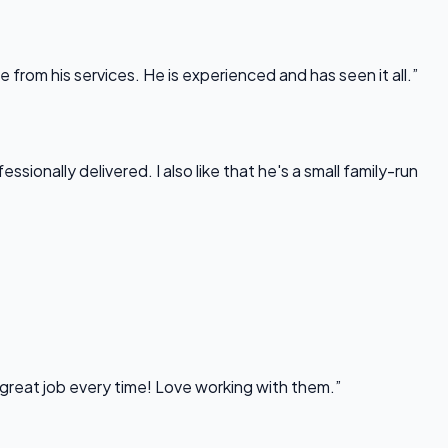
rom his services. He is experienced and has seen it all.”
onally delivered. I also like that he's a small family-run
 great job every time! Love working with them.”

——————

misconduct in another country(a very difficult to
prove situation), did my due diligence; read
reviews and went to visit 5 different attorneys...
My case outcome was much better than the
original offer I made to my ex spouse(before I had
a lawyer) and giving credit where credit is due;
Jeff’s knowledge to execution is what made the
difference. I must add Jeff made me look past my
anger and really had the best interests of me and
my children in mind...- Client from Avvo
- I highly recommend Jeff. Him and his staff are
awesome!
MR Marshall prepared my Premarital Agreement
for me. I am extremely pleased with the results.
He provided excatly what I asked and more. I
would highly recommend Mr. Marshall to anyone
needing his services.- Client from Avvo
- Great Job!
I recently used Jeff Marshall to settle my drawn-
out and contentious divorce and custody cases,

——————

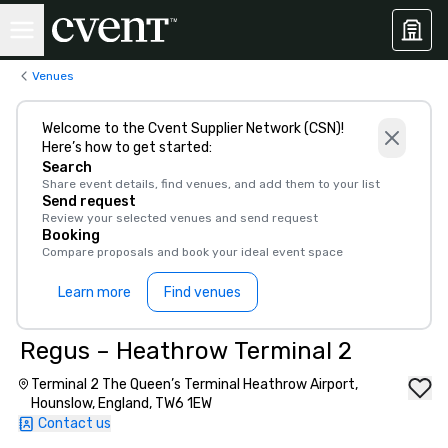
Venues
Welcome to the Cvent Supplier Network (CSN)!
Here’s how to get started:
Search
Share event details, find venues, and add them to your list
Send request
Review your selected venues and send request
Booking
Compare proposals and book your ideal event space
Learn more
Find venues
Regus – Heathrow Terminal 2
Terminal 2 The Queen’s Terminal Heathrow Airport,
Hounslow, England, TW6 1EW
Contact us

——————

HOW TO COMPLETE THIS TASK:
Find "for me. I am" in the entries above and copy that whole line exactly, then each line after it through the line that contains "out and contentious".

OUTPUT FOR THIS EXERCISE:
for me. I am extremely pleased with the results.
He provided excatly what I asked and more. I
would highly recommend Mr. Marshall to anyone
needing his services.- Client from Avvo
- Great Job!
I recently used Jeff Marshall to settle my drawn-
out and contentious divorce and custody cases,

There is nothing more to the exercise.